Commissioner ready to act

February 08, 1994|By Jim Haner | Jim Haner,Sun Staff Writer

Thomas C. Frazier, the city's new police chief, predicted today a series of reforms aimed at getting the troubled department back on track, including the formation of an intelligence unit and beefed-up street patrols.

"Patrol is the point of battle," the new chief told reporters in a news conference on his first day of work and just 12 hours after his unanimous confirmation by the City Council.

"You will see me more in this uniform than you ever will in a coat and a tie," he added, referring to his new blue uniform with the eight shiny stars of Baltimore's police commissioner on its shoulders.

The commissioner said he is still studying the department's organizational structure to prepare for a major shake-up in the way the department does business. But he said that without having details in place some of his top priorities would likely be:

* Creating an intelligence unit in the department for the first time to gather information on gangs, drug organizations and intrastate criminal enterprises and target them for undercover investigations.

"The narcotics distribution network -- although perhaps not a gang in the traditional Hispanic gang or Blood and Crip model -- basically operates in the same way. There's leadership. There's violence. There's a criminal cartel. And those will be investigated in an organized way."

* Revamping the department's outmoded 911 system to speed up service and cull "nuisance reports" that now constitute about 25 percent of the emergency calls to the department, gobbling up time that could be spent on crime. The system now operates largely on hand-written dispatch orders that further slow down calls for service.

Chief Frazier personally oversaw the installation of a multimillion- dollar 911 system in the San Jose Police Department, where he was deputy chief before coming to Baltimore. That system allows the department to police a city twice the size of Baltimore with half the officers.

* Shifting the department's drug enforcement efforts into investigating large-scale and violence-prone organizations -- and away from arresting street-level dealers and drug users, a current practice that produces log jams in the courts, eats up police time and produces few meaningful sentences, a series in The Sun has shown.

* Moving the department's internal investigations unit into his office to speed up the disciplining of wayward officers and increase accountability to the public and his district commanders.

In the first public response from a ranking city official to the Sun series about problems in the department, Chief Frazier said: "There are facts in there that disturb me. There are some changes that clearly need to be made, and I will make them.

"I had a good deal of that information prior to that series of articles coming out," he said. "What disturbs me to a certain extent is that I think it overlooks the good work done by hundreds and hundreds of conscientious law enforcement officers every single day.

"But I'm always open to constructive criticism."

Mr. Frazier said that even he was surprised to learn from The Sun that the department's sex crimes unit only had one investigator working last year to handle the hundreds of sexual assaults and rapes in the city.

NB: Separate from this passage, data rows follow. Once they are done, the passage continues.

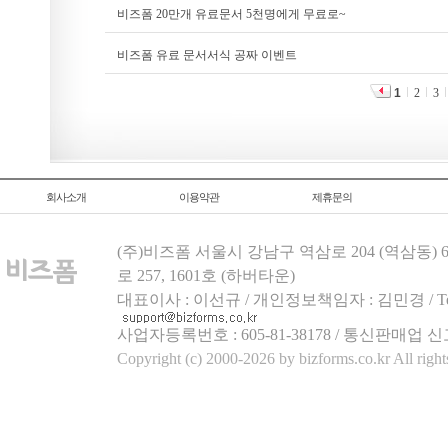
비즈폼 20만개 유료문서 5천명에게 무료로~
비즈폼 유료 문서서식 공짜 이벤트
1
2
3
회사소개
이용약관
제휴문의
(주)비즈폼 서울시 강남구 역삼로 204 (역삼동)
로 257, 1601호 (하버타운)
대표이사 : 이선규 / 개인정보책임자 : 김민경 / Tel.158
사업자등록번호 : 605-81-38178 / 통신판매업 신
Copyright (c) 2000-2026 by bizforms.co.kr All right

"As I understand it, the way that those resources are distributed is inadequate, and one of the first things that I will do is to make sure that unit is able to respond effectively to sexual assault crimes," he said.

The Sun's series revealed that disciplinary proceedings against officers are sometimes delayed for a year or more -- leading district commanders to complain that a slow and uncertain internal justice system has led to a breakdown in discipline and the rise of petty corruption.

Later in the morning, the new commissioner attended the graduation of the latest police academy class on his first day at work.